▶ Work order
Using the entries below, show all lines with the string "физичког".

▶ The input
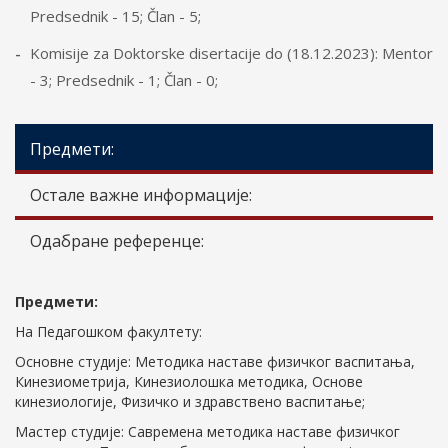
Predsednik - 15; Član - 5;
Komisije za Doktorske disertacije do (18.12.2023): Mentor
- 3; Predsednik - 1; Član - 0;
Предмети:
Остале важне информације:
Одабране референце:
Предмети:
На Педагошком факултету:
Основне студије: Методика наставе физичког васпитања,
Кинезиометрија, Кинезиолошка методика, Основе
кинезиологије, Физичко и здравствено васпитање;
Мастер студије: Савремена методика наставе физичког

▶ Output
Основне студије: Методика наставе физичког васпитања,
Мастер студије: Савремена методика наставе физичког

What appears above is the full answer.